Since that clarifying moment, she has taken her pills faithfully. As a result, her son Michael, now 18 months old, was born HIV-free.
An HIV-positive friend of Princess’ stayed on treatment for two years but also lapsed, convinced that her good health was a sign she had been cured. Her child, Emett, was born HIV-positive. Five months later, the mother’s immune system failed and she died. The father refused to accept a child with HIV, so Princess took in Emett to raise as her own. She also volunteers to visit other AIDS patients, making sure they keep up with their twice-daily medication.
Princess’ story demonstrates the lavish generosity often practiced by those with nothing. It also reveals the vulnerability of women and children in an impoverished, conflict-prone country.
Liberia is a nation on the mend but starting from scratch. During more than a decade of civil war, much of the country was run by roving bands of drug-charged youth who raped at will and looted schools and clinics down to the tiles and wiring. All power generation in Liberia ceased. The nation’s GDP fell by 90 percent.
In 2003, one of the main public health challenges was not malaria or tuberculosis but unburied corpses. Twelve of Liberia’s 15 counties lacked a single doctor. After the peace agreement in 2006, hospitals and clinics have been gradually repaired, sometimes with Chinese help. But the setback was massive. As other African countries were reducing child mortality, Liberia’s regressed. More than one in 10 children die before their fifth birthday—a tithe to savage gods of war and disease.
The death of a child is an assault on the idea of moral order. If this is not a crime and a blasphemy, there are no such things. Yet 7.5 million children younger than 5 die each year, 6 million of them from preventable diseases. In this case, what is unnatural is largely unnecessary.

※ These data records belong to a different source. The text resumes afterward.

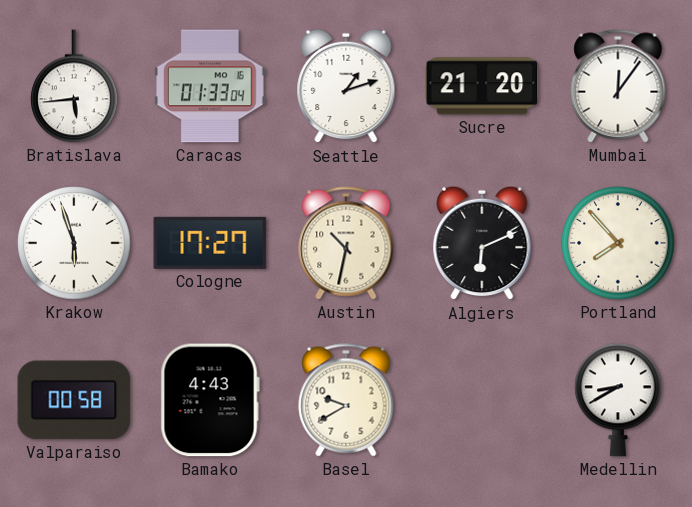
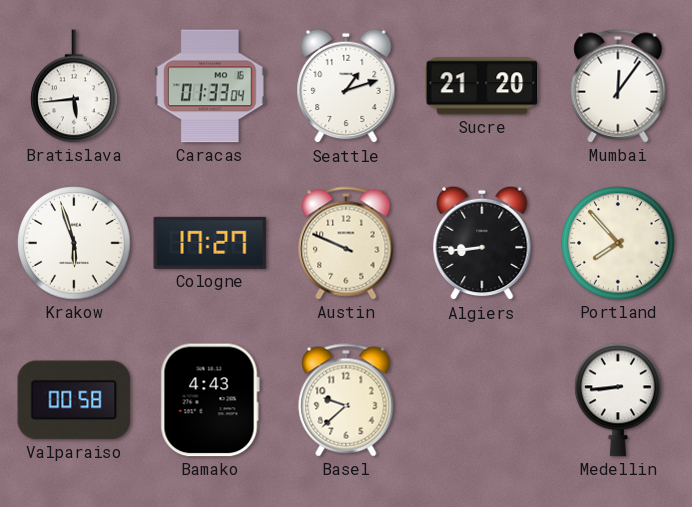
Austin: 10:32 -> 9:49
Algiers: 6:11 -> 8:44
Basel: 9:40 -> 9:38
Medellin: 8:40 -> 8:44
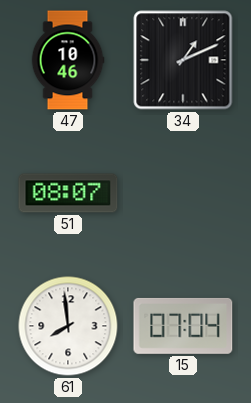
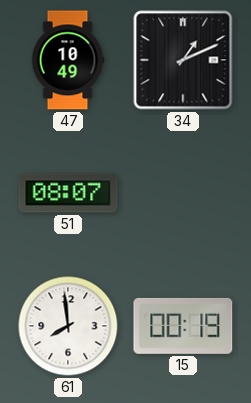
47: 10:46 -> 10:49
15: 07:04 -> 00:19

The causes of child mortality are not mysteries. Two of the largest killers of children are pneumonia caused by pneumococcal disease and diarrhea caused by rotavirus—conditions preventable by existing vaccines. When children sleep under malaria nets, child deaths can decline by 30 percent. With proper treatment, the transmission of AIDS from mother to child is almost always preventable.
Providing birth attendants with simple suction devices can help a child draw his or her first breath. Nutrition supplements and clean water are capable of saving many young lives.
Combine these approaches in various configurations, and you get the results measured in Senegal, Kenya or Rwanda—reductions in child mortality that are running at more than 8 percent a year. These are some of the swiftest gains in the history of public health but need to be duplicated in places such as Nigeria, Pakistan, India, Ethiopia and the Democratic Republic of the Congo.
The task is hardest in post-conflict countries, where the health infrastructure has been decimated. Liberia is simultaneously attempting to distribute drugs, staff up nurses and doctors, and reconstruct ruined facilities. Yet the entire national budget is about half that of the Washington, D.C., public school system. Liberia’s total per capita expenditure is $125 per year. This is the reason foreign assistance to Liberia is essential, particularly during the next decade of transition.
The U.S. contribution here is about $200 million a year, mainly devoted to fighting AIDS and malaria, promoting economic and agricultural development and training security personnel—a per capita American expenditure of about 70 cents a year.
In the absence of an effective government, even this relatively small commitment might be wasted. But Liberia under President Ellen Johnson Sirleaf is a relatively hopeful place. It is a functioning democracy. It has its fiscal house in order, has settled its debt problem and has begun attracting foreign investment. The economy is growing, and those in the Liberian diaspora have begun returning. This is progress, but from a shockingly low level. Liberia’s planning goal is to reach the economic development level of nearby Ghana—in 15 or 20 years.
In the meantime, in Liberia and other desperate places, American policy means life or death. Some may not like it, but will choose one.